Britain calls Iran elections flawed

British Foreign Secretary Jack Straw has said Iran’s elections are ‘flawed’, after religious conservatives trounced depleted reformists on a low turnout.

Iranian conservatives are now disputing the turnout figures

“It’s plain for everybody to see that these were from the start flawed elections in which at least half the constituencies, reformist candidates were not on offer to the electorate,” he told reporters on Monday. 

“And by all accounts, the turnout is down by 25 percentage points from its level when there were free elections in 1997,” Straw said as he arrived in Brussels for a meeting of EU foreign ministers. 

The elections produced the expected large majority for supporters of the hardline Islamic regime, but many reformists had called for a voter boycott and hoped for a weak turnout to discredit the result.

Meanwhile, the conservative Guardians Council in Iran on Monday accused the reformist-dominated interior ministry of “playing with figures” to lower the politically sensitive turnout rate in the elections.

“It’s plain for everybody to see that these were from the start flawed elections. In at least half the constituencies, reformist candidates were not on offer to the electorate.”

Jack Straw,
British Foreign Secretary

The council disputed the official 50.57% turnout rate given for Friday’s polls, the lowest for a major election on the 25-year history of the Islamic republic, and claimed that the real figure was closer to 60%. 

The Guardians Council said in a statement on its website the interior ministry, controlled by pro-reform officials, “did everything possible to dissuade” Iranians from voting.

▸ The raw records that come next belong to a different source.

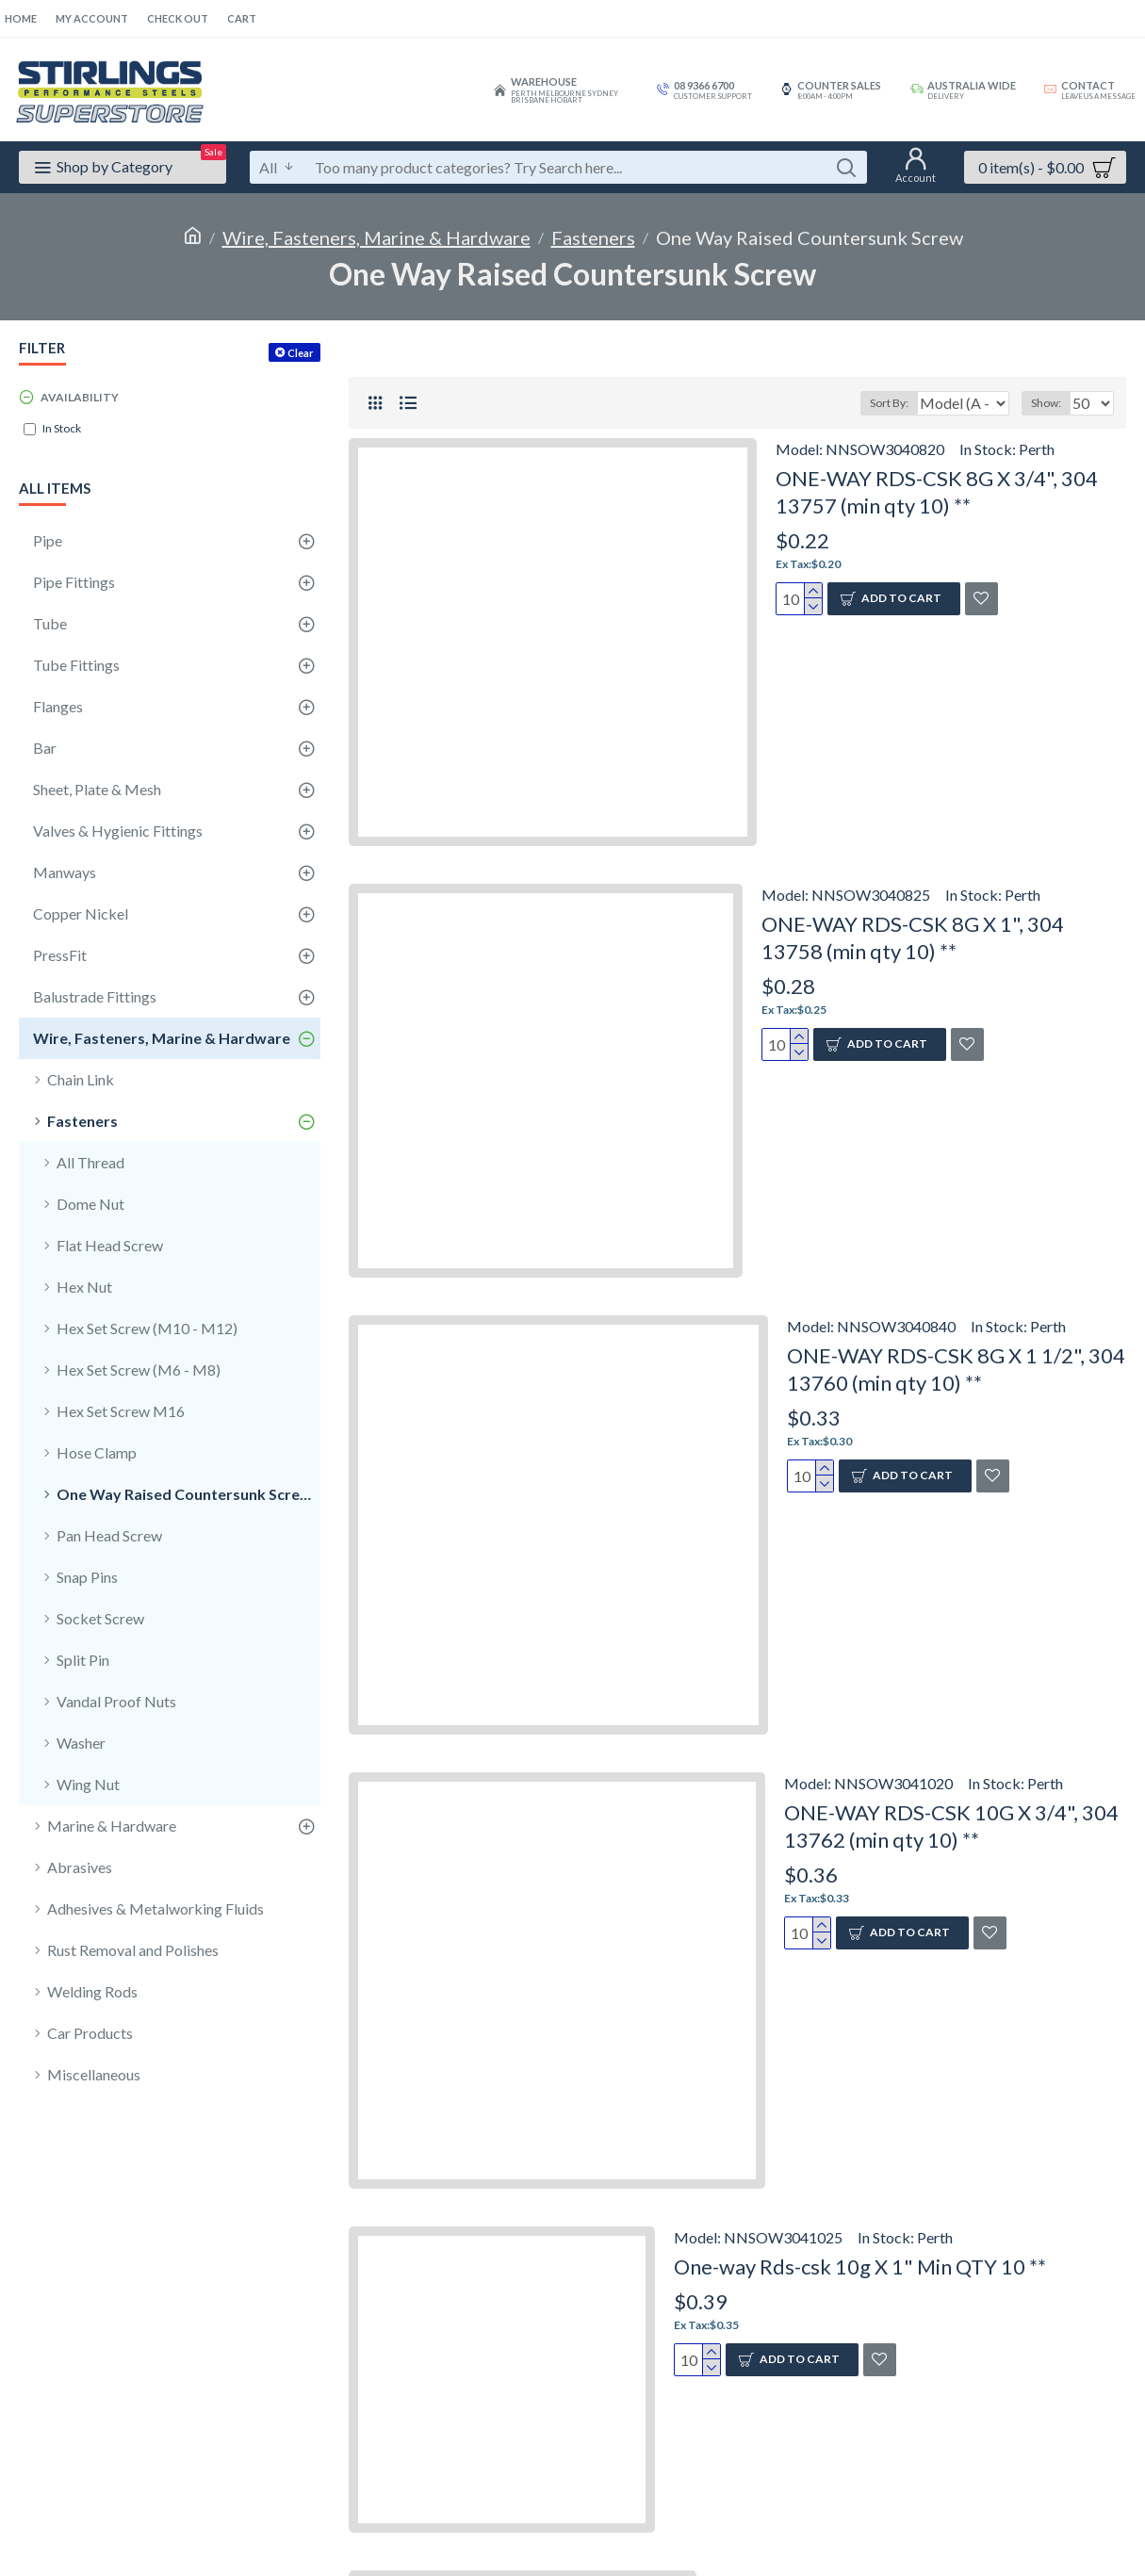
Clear (300, 353)
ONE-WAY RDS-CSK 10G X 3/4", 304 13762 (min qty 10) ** (951, 1826)
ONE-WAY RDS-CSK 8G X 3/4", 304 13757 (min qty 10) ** (937, 491)
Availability (80, 397)
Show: (1052, 403)
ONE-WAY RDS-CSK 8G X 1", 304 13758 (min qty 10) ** (912, 937)
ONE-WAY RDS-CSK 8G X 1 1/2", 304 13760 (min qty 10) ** (956, 1369)
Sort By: (878, 403)
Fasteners (593, 237)
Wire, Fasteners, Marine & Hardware (376, 237)
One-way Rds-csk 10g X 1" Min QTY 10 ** (860, 2266)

“Now they are resorting to playing with figures,” said the council, a pillar of the clerical regime.

The council, an oversight body that had sparked the anger of reformists by disqualifying most of their candidates in advance, also took issue with the interior ministry’s figure for eligible voters.

It said the ministry put the number of potential voters over the age of 15 at about 46.3 million for this year’s poll, whereas the size electorate for last year’s local election was 40.5 million. 

“This would mean that in 1989, some 5,849,249 people were born, and none of those who were born in that year died,” the council said.